As discussed, supra Part II.B.1, the language “or otherwise involves conduct that
presents a serious potential risk of physical injury to another” is commonly referred to
as the ACCA’s “residual clause.” 18 U.S.C. § 924(e)(2)(B)(ii). Stafford argues that the
“residual clause” is unconstitutionally vague because its prohibitions are “so indefinite
an ordinary person would not know what conduct it prohibits.” Stafford contends that
the clause is “void for vagueness, as there is no predictable, consistent, or fair definition
that can be applied to the residual clause,” and that it fails to provide defendants with
“any reasonable opportunity to know whether a prior conviction will qualify as a
predicate offense under the ACCA.”
Recently, in United States v. Perry, 703 F.3d 906 (6th Cir. 2013), and United
States v. Campbell, 482 F. App’x 997 (6th Cir. 2012) (per curiam), this court determined
that the “residual clause” was not unconstitutionally vague. In Campbell, the panel
recognized that the Supreme Court has held the clause to be constitutional and that it
“provides guidance that allows a person to conform his conduct to the law.” Campbell,
482 F. App’x at 997; see also Sykes v.

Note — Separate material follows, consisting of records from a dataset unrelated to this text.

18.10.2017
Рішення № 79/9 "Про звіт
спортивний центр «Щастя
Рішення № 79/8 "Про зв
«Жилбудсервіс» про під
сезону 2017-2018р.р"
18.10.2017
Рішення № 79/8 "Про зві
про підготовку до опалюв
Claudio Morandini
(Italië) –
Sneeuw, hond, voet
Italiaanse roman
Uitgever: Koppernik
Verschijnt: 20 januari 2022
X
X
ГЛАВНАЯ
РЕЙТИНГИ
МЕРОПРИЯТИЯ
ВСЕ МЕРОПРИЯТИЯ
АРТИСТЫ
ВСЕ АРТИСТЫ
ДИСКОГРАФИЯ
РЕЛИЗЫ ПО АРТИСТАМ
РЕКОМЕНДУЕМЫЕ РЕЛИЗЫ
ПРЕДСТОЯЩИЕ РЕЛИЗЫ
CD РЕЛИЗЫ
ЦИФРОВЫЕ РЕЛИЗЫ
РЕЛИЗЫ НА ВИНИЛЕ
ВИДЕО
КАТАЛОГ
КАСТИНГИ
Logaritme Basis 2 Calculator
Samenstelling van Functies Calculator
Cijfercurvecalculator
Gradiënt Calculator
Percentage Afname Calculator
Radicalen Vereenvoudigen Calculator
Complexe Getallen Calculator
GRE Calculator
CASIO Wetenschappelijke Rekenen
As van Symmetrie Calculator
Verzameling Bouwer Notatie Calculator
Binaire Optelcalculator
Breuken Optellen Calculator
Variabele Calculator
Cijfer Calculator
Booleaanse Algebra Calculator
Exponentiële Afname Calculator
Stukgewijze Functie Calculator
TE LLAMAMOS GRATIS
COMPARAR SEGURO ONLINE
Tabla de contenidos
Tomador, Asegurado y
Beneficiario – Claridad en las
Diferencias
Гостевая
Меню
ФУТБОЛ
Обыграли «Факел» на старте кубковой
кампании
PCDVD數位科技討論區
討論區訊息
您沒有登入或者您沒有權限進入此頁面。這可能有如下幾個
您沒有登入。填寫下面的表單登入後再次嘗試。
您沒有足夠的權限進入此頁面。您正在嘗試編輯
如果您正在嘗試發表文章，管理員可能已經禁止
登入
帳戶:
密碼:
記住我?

United States, 131 S. Ct. 2267, 2277 (2011)
(stating the residual clause provides “an intelligible principle and provides guidance that
allows a person to conform his or her conduct to the law” (internal quotation marks
omitted)); James v. United States, 550 U.S. 192, 210 n.6 (2007) (observing that the
clause “is not so indefinite as to prevent an ordinary person from understanding what
conduct it prohibits”). Stafford, like the defendants in Perry and Campbell, hopes to
persuade us that the dissents in the Supreme Court’s ACCA caselaw favor a change to
the interpretation of the clause. We are bound to follow Supreme Court precedent.
Therefore, we hold that the ACCA’s residual clause is not unconstitutionally vague.
No. 12-3238 United States v. Stafford Page 29
III. CONCLUSION
For the foregoing reasons, Stafford’s conviction is AFFIRMED and the
district court’s sentence is AFFIRMED.